I love a good headline. And I don't mean by this the usual examples, "Headless Body in Topless Bar" and so forth.
I mean headlines where there is a central word that doubles as both verb and adjective, especially when the meaning shifts.
I vaguely recall an example that said something like this: "FBI Links Bomb Plot, Sleeper Cell." The writer of the headline presumably meant that the FBI had discovered facts that connected a bomb plot to a particular "sleeper cell." If you presume that "links" is a verb, that flows nicely.
But what if it is an adjective, telling us something about the bomb plot?
If the headline writer reads his paper's sports section now and then, he knows that "links" is often employed as a synonym for the sport of golf, or more specifically for the lay-out of a course.
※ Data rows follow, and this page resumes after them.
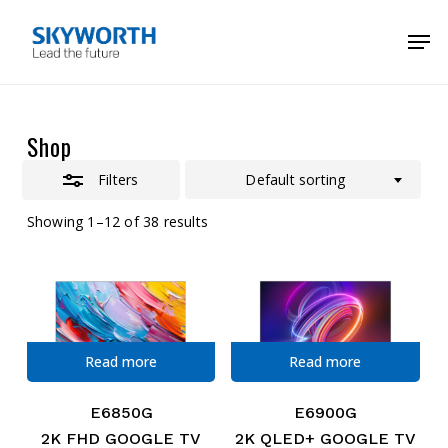
Skip
Menu
Men
to
Close
main
Filters
content
Shop
Filters
Default sorting
Showing 1–12 of 38 results
Read more
Read more
E6850G
E6900G
2K FHD GOOGLE TV
2K QLED+ GOOGLE TV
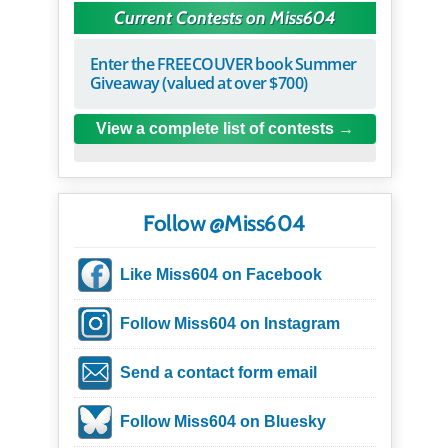
Current Contests on Miss604
Enter the FREECOUVER book Summer
Giveaway (valued at over $700)
View a complete list of contests
Follow @Miss604
Like Miss604 on Facebook
Follow Miss604 on Instagram
Send a contact form email
Follow Miss604 on Bluesky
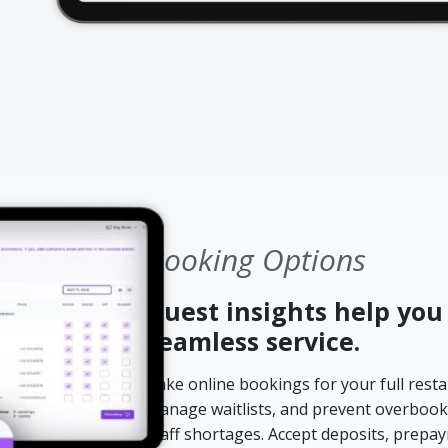
Booking Options
Guest insights help you
seamless service.
Take online bookings for your full restau
manage waitlists, and prevent overbook
staff shortages. Accept deposits, prepa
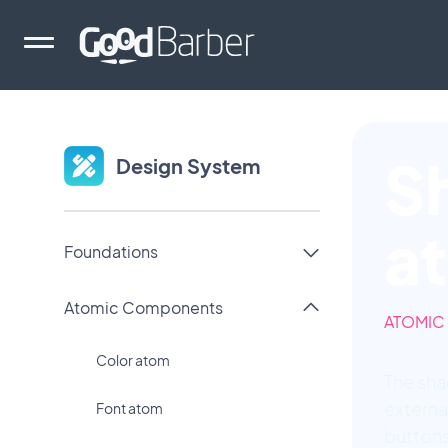
S
Design System
a
Foundations
Atomic Components
ATOMIC
Color atom
The sha
externa
Font atom
buttons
Thus, perhaps the FBI has created a deep undercover sleeper cell that plans a strike against somebody's favorite "links" somewhere. Those bastards!
Now, though, I have a new favorite headline. the Wall Street Journal's Metro section recently carried this, "New Taxi Fuels Concern."
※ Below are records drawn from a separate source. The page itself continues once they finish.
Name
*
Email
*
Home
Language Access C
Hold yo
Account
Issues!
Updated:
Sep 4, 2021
Departing NYC mayor Bloomberg has pressed for a redesign of the old yellow cabs, so that the city does have a lot of these "new taxis" on its streets. further, "fuel" is often used in an extended sense by headline writers to mean "gives rise to". Thus, the new taxis give rise to concern, right?
But the concerns are about fuel economy. so the headline also works if "fuels" is the substantive noun and "taxi" is the adjective. Thus, "concern" can be either object or verb.
In this instance, in contrast to the "links bomb plot" example, any way of reading the headline fairly represents the story. Even better.